Additionally, the model has shown promising results on tasks like MMLU (58.7), AI2D (81.1), and OCRBench (786), indicating its potential for applications in areas like question answering, image understanding, and optical character recognition.

## What Can I Use It For?

The `glm-4v-9b` model's strong multilingual and multimodal capabilities make it a versatile tool for a variety of applications. Some potential use cases include:

- **Intelligent Assistants**: The model's ability to engage in natural language conversations, while also understanding and generating content related to images, makes it well-suited for building advanced virtual assistants that can handle a wide range of user requests.

- **Multimodal Content Generation**: Leveraging the model's text-image integration capabilities, developers can create applications that generate multimedia content, such as image captions, visual narratives, or even animated stories.

- **Multilingual Language Understanding**: Organizations operating in diverse language environments can use `glm-4v-9b` to build applications that can seamlessly handle both English and Chinese, enabling improved cross-cultural communication and collaboration.

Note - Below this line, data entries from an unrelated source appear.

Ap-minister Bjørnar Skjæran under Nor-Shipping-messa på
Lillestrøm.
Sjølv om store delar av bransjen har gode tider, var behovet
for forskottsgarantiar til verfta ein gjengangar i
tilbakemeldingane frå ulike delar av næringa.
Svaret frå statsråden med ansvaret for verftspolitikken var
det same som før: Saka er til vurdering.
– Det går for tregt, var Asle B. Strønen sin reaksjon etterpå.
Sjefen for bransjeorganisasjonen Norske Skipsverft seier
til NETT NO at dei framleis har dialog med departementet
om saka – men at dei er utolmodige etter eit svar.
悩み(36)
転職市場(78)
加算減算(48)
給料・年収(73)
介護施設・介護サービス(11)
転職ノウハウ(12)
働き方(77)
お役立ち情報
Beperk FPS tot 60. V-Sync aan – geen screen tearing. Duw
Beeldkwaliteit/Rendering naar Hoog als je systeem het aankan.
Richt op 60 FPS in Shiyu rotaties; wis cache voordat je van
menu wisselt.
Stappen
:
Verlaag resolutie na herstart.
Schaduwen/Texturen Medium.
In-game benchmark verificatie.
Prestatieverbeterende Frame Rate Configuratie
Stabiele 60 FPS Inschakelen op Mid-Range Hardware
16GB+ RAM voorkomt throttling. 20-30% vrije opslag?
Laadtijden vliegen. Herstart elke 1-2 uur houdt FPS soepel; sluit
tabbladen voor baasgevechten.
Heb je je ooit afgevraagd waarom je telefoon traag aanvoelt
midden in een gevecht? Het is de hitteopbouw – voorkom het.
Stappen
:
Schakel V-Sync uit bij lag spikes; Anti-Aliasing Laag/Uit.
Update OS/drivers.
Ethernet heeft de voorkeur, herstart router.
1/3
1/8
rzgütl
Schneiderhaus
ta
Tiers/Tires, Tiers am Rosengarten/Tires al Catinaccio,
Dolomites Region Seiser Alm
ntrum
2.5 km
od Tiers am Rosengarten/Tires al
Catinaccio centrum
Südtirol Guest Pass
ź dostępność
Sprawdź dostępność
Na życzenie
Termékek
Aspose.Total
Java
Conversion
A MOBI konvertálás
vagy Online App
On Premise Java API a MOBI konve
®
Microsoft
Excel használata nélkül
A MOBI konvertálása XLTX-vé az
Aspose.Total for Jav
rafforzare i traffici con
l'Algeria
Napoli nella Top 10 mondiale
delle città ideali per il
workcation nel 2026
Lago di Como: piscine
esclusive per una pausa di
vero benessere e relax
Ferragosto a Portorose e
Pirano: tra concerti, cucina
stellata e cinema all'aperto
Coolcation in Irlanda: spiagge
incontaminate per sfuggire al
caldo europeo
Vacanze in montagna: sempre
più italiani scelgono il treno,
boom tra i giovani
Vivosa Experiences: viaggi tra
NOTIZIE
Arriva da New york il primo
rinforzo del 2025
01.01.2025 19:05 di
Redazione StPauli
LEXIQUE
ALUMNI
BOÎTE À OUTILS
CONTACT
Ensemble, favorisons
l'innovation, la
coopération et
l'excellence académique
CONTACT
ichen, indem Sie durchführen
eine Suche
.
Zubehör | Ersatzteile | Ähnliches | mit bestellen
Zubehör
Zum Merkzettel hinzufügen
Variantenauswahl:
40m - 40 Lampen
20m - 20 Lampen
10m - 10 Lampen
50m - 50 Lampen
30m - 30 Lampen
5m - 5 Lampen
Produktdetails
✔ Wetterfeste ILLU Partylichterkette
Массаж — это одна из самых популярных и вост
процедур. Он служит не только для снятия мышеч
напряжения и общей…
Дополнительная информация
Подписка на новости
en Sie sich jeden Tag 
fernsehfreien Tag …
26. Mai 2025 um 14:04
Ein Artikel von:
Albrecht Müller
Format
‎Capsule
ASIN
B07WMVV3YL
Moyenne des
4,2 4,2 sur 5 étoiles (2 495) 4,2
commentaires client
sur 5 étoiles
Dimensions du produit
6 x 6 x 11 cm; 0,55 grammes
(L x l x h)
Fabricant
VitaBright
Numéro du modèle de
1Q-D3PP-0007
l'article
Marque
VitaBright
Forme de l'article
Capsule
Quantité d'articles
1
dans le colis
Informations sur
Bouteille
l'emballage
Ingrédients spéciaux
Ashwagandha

- **Research and Development**: As an open-source model, `glm-4v-9b` can be a valuable resource for AI researchers and developers looking to explore the latest advancements in large language models and multimodal learning.

## Things to Try

One key feature of the `glm-4v-9b` model is its ability to effectively utilize both textual and visual information. Developers and researchers can experiment with incorporating image data into their applications, exploring how the model's multimodal capabilities can enhance tasks like image captioning, visual question answering, or even image-guided text generation.

Another avenue to explore is the model's strong multilingual performance. Users can try interacting with the model in both English and Chinese, and observe how it maintains coherence and contextual understanding across languages. This can lead to insights on building truly global AI systems that can bridge language barriers.

Finally, the model's impressive benchmark scores suggest that it could be a valuable starting point for fine-tuning or further pretraining on domain-specific datasets. Developers can experiment with adapting the model to their particular use cases, unlocking new capabilities and expanding the model's utility.